Aux élites catholiques :

« Il y a toujours un groupe […] d’ ‘élites’ catholiques, et parfois chrétiennes, mais surtout catholiques, qui voudraient aller à la ‘petite chose’ en oubliant le ‘grand’.  Cela m’a rappelé une phrase de Péguy, je suis allé la chercher, je vais essayer de bien la traduire, je pense qu’elle peut nous aider parce qu’elle décrit ces groupes qui veulent la ‘petite chose’ et qui oublient la ‘chose’ : « Parce qu’ils n’ont pas le courage d’être du monde, ils croient qu’ils sont de Dieu. Parce qu’ils n’ont pas le courage d’être d’un des partis de l’homme ils croient qu’ils sont du parti de Dieu. Parce qu’ils ne sont pas de l’homme ils croient qu’ils sont de Dieu.

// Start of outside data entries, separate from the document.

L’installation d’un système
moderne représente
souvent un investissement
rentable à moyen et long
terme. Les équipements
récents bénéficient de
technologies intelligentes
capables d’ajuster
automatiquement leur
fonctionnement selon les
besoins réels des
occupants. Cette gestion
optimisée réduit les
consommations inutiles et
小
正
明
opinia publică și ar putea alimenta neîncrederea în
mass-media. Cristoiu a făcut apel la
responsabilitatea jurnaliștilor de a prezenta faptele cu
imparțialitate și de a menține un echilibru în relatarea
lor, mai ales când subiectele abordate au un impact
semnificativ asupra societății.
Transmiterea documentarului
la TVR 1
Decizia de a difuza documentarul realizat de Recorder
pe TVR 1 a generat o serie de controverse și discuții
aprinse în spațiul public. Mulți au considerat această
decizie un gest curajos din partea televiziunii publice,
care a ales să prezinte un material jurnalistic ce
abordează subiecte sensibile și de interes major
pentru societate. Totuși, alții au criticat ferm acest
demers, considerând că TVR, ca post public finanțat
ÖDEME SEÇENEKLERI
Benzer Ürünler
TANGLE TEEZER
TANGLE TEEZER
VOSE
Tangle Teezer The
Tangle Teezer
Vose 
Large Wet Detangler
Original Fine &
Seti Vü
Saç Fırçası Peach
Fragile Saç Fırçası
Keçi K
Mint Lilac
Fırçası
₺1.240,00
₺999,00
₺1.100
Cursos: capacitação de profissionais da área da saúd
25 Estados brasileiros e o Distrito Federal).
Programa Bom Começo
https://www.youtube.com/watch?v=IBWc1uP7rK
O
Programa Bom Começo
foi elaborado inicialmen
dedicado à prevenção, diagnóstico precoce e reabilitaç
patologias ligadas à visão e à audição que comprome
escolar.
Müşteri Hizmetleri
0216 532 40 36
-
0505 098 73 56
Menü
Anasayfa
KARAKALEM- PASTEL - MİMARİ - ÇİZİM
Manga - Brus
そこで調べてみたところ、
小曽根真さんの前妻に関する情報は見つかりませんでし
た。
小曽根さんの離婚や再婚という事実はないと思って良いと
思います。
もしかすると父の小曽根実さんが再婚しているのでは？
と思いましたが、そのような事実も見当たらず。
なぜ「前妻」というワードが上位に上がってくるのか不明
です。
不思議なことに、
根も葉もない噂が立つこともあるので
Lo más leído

Parce qu’ils n’aiment personne ils croient qu’ils aiment Dieu. »  Moi je m’en suis bien sorti, je ne me suis pas laissé emprisonner par ces groupes sélectifs qui ne voudraient voir du synode que ce qui a été décidé au niveau intra-ecclésial ou sur cette autre chose, en rejetant le corps même du synode que sont les diagnostics que nous avons fait dans les quatre dimensions ».

La « petite chose », le « point intra-ecclésial » auquel le Pape François fait allusion, c’est justement l’ordination au sacerdoce de ces fameux « viri probati », proposée comme suit au point n°111 du document final :

« Nous proposons que l’autorité compétente définisse les critères et mes dispositions, dans le cadre de ‘Lumen gentium’ 26 pour ordonner au sacerdoce des hommes idoines et reconnus par la communauté, qui ont un diaconat permanent fécond et qui recevront une formation adaptée au presbytérat, qui peuvent avoir une famille légitimement constituée et stable, pour soutenir la vie des communauté chrétiennes à travers la prédication de la Parole et la célébration des sacrements dans les zones les plus éloignées de la région amazonienne ».

Il aura fallu cette formulation tortueuse, truffée de conditions restrictives, pour obtenir une approbation étriquée de la proposition.  Et surtout, il aura fallu mettre noir sur blanc, à la fin du paragraphe, que « à ce sujet, certains se sont prononcés pour une approche universelle sur ce thème ».

En effet, ce point n°111 a été l’unique point du document final qui a sérieusement risqué de ne pas atteindre la majorité des deux tiers nécessaires pour l’approbation.  Sur 181 votants, avec un quorum fixé à 121 votes, il y a eu 128 « placet », 51 « non placet » et 11 abstentions.

Mais il est de notoriété publique que ce synode a été précisément imaginé et organisé avec cet objectif principal : « ouvrir » à l’ordination des « viri probati » en Amazonie pour ensuite étendre cette nouveauté à toute l’Église.

Exactement comme cela s’était passé avec le double synode sur la famille, qui avait pour but de libéraliser la communion aux divorcés remariés.

À cette époque également, le Pape François avait lancé des piques contre ceux qui se fixaient sur cette « petite chose » au lieu d’admirer la beauté de l’ensemble.

Mais en attendant, il a fait sauter, à l’aide d’une petite note de bas de page dans l’exhortation post-synodale « Amoris laetitia », la grandeur bimillénaire de « ce que Dieu a uni, que l’homme ne le sépare pas » (Mt 19, 6).